Sesungguhnya aku bukan orang sesibuk itu. Aku bisa meluangkan waktu untuk melakukan hal apa saja. Aku bukan Rieke yang hanya punya waktu luang di akhir pekan dan setelah jam kantor. Bicara tentangnya, aku jadi merindukan Rieke. Kurasa aku harus merencanakan sesuatu untuk bertemu dengannya.

"Halo, Za?"

Usai dari kamar mandi aku langsung menghubungi nomor kontak milik Rieke untuk membuat janji ketemu. Ini masih pagi dan kupikir Rieke belum meninggalkan rumah kontrakannya. Mungkin sedang bersiap menuju ke tempat aktivitas.
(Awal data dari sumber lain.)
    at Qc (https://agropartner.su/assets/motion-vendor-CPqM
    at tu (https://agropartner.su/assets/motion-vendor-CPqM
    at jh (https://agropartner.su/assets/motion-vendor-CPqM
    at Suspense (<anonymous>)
"Kamu kerja hari ini?" Basa basi itu penting untuk membuka obrolan.

"Iya, ini aku lagi siap-siap. Kenapa?"

"Nggak, aku cuma mau ngajak kamu makan salad buah lagi. Kapan kamu ada waktu, Ke?"

Sejenak kudengar wanita itu melepaskan tawa.

"Nggak usah bawa-bawa salad buah segala, Za. Bilang saja kalau kamu mau curhat soal Pasha. Aku benar, kan?"

Aku mencibir.

"Benar apanya? Aku cuma ingin makan salad buah, jalan-jalan ke mal, nonton bioskop. Kapan aku bilang mau curhat soal Pasha? Nggak pernah, kan?" Aku menampik tuduhan Rieke.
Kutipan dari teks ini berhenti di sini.